(Provided information)
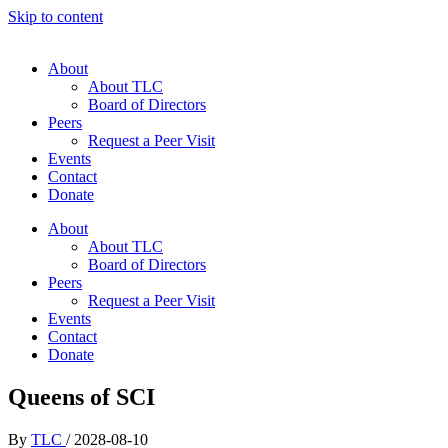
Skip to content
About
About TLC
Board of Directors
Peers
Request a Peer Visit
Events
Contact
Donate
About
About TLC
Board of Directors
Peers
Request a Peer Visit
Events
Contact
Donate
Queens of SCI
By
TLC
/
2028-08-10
(End Provided information)
(Provided information)
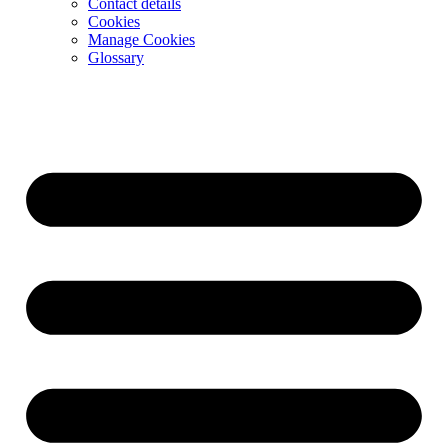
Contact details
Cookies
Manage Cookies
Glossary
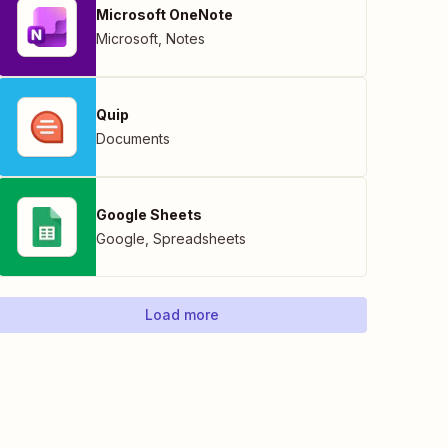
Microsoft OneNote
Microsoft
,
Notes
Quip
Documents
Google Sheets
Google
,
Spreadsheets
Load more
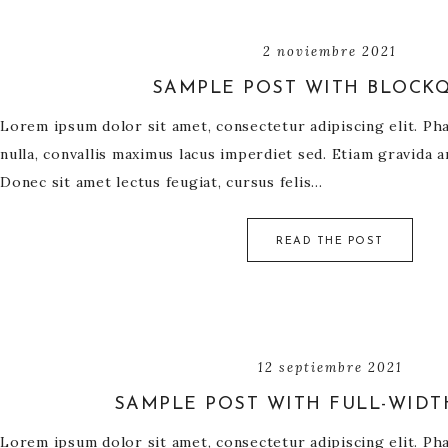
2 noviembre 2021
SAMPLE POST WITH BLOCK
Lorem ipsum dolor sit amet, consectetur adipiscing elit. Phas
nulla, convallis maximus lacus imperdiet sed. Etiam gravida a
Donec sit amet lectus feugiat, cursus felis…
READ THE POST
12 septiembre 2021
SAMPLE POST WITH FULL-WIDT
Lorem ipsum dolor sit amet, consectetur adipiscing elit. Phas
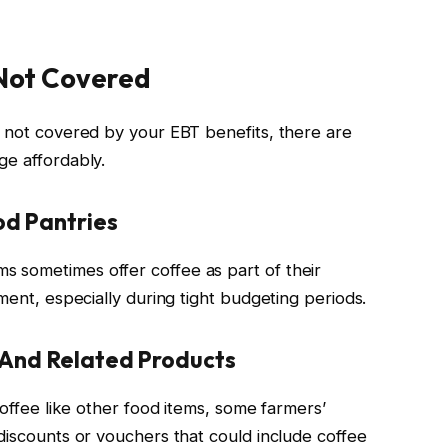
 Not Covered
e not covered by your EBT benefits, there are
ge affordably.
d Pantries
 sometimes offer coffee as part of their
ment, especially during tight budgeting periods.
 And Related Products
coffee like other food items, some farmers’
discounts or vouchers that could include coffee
(End Provided information)
(Provided information)
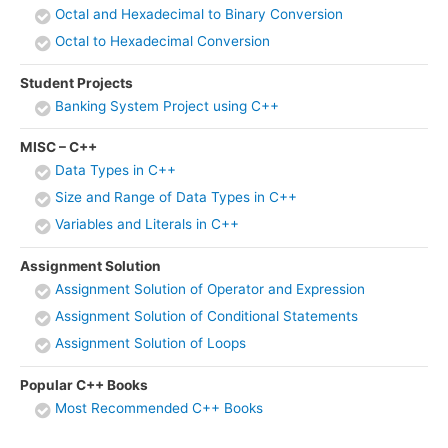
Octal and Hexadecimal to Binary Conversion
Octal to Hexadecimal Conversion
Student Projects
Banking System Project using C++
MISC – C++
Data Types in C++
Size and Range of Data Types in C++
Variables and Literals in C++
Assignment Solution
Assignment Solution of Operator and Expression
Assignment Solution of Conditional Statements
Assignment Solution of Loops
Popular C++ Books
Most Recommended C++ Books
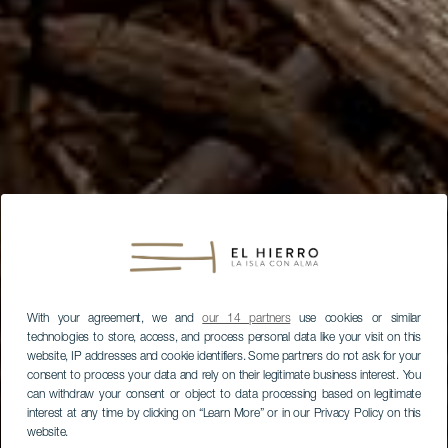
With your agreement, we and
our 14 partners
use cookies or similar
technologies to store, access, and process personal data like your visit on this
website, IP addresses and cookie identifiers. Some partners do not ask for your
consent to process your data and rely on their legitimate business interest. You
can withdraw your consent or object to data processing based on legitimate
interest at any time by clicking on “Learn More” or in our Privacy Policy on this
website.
(End Provided information)
Exercise details: Which lines above include the word "your"? Return each one.

Solution to the exercise:
e not covered by your EBT benefits, there are
With your agreement, we and
technologies to store, access, and process personal data like your visit on this
website, IP addresses and cookie identifiers. Some partners do not ask for your
consent to process your data and rely on their legitimate business interest. You
can withdraw your consent or object to data processing based on legitimate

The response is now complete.